RECORDS PROVIDED ->

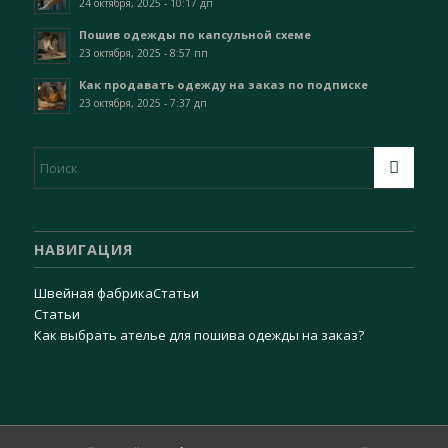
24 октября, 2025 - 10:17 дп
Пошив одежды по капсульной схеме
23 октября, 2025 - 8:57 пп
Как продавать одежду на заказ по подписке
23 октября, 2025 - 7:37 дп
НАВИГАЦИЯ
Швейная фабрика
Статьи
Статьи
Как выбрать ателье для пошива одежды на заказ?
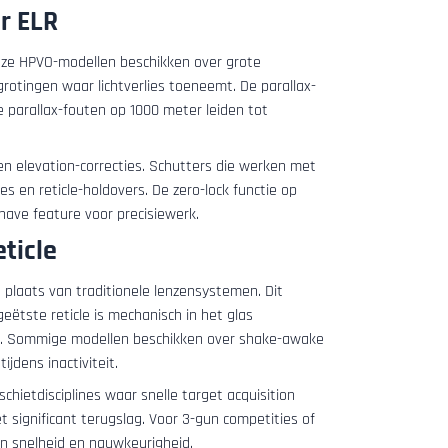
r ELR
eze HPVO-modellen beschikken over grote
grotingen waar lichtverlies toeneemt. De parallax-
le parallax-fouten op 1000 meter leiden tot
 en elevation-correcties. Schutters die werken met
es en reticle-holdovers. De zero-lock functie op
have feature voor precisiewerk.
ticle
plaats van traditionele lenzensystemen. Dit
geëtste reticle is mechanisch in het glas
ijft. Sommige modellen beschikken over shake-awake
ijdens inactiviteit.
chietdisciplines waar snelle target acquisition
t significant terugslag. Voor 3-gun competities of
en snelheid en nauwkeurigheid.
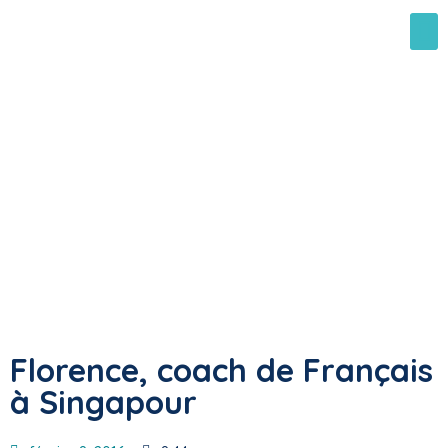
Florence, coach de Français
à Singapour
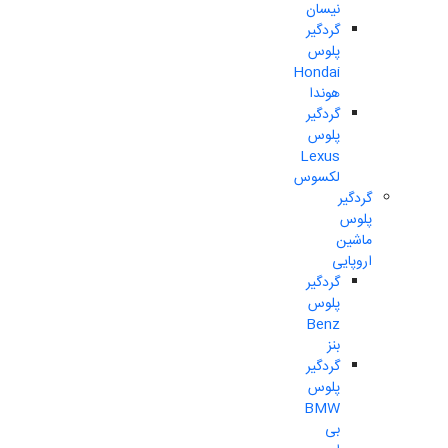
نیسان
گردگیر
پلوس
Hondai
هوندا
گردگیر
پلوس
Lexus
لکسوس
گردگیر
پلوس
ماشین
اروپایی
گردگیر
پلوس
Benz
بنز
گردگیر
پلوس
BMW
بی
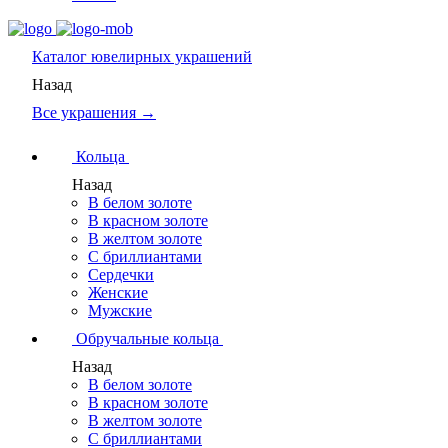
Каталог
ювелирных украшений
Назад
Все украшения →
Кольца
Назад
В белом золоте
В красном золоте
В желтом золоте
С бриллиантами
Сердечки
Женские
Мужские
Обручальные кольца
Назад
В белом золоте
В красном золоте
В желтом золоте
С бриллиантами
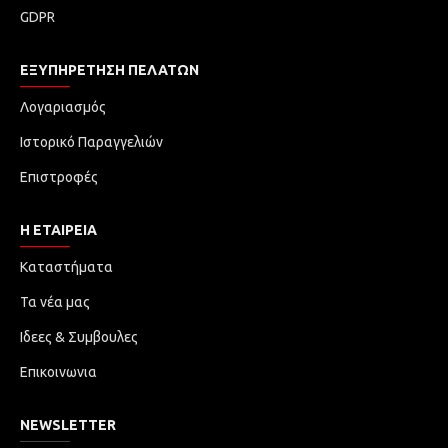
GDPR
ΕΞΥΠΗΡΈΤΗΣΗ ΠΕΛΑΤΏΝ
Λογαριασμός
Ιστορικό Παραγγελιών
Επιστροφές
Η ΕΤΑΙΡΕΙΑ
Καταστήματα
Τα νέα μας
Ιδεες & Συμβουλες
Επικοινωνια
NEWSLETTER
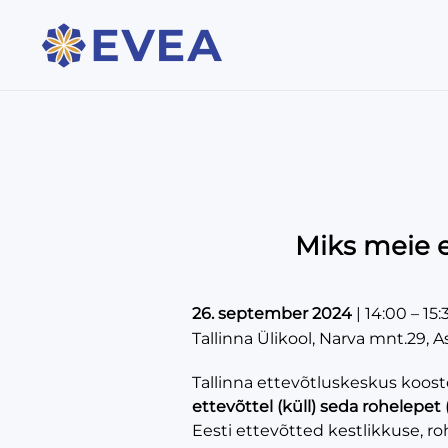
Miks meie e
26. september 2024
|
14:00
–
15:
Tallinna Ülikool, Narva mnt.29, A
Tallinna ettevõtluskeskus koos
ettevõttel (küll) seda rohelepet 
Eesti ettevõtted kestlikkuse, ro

WORK TO BE COMPLETED ->
Copy the records exactly as they appear, excluding images.

COMPLETED TASK ->
24 октября, 2025 - 10:17 дп
Пошив одежды по капсульной схеме
23 октября, 2025 - 8:57 пп
Как продавать одежду на заказ по подписке
23 октября, 2025 - 7:37 дп
НАВИГАЦИЯ
Швейная фабрика
Статьи
Статьи
Как выбрать ателье для пошива одежды на заказ?
r ELR
eze HPVO-modellen beschikken over grote
grotingen waar lichtverlies toeneemt. De parallax-
le parallax-fouten op 1000 meter leiden tot
 en elevation-correcties. Schutters die werken met
es en reticle-holdovers. De zero-lock functie op
have feature voor precisiewerk.
ticle
plaats van traditionele lenzensystemen. Dit
geëtste reticle is mechanisch in het glas
ijft. Sommige modellen beschikken over shake-awake
ijdens inactiviteit.
chietdisciplines waar snelle target acquisition
t significant terugslag. Voor 3-gun competities of
en snelheid en nauwkeurigheid.
Florence, coach de Français
à Singapour
نیسان
گردگیر
پلوس
Hondai
هوندا
گردگیر
پلوس
Lexus
لکسوس
گردگیر
پلوس
ماشین
اروپایی
گردگیر
پلوس
Benz
بنز
گردگیر
پلوس
BMW
بی
Каталог
ювелирных украшений
Назад
Все украшения →
Кольца
Назад
В белом золоте
В красном золоте
В желтом золоте
С бриллиантами
Сердечки
Женские
Мужские
Обручальные кольца
Назад
В белом золоте
В красном золоте
В желтом золоте
С бриллиантами
GDPR
ΕΞΥΠΗΡΈΤΗΣΗ ΠΕΛΑΤΏΝ
Λογαριασμός
Ιστορικό Παραγγελιών
Επιστροφές
Η ΕΤΑΙΡΕΙΑ
Καταστήματα
Τα νέα μας
Ιδεες & Συμβουλες
Επικοινωνια
NEWSLETTER
Miks meie e
26. september 2024
|
14:00
–
15:
Tallinna Ülikool, Narva mnt.29, A
Tallinna ettevõtluskeskus koos
ettevõttel (küll) seda rohelepet 
Eesti ettevõtted kestlikkuse, ro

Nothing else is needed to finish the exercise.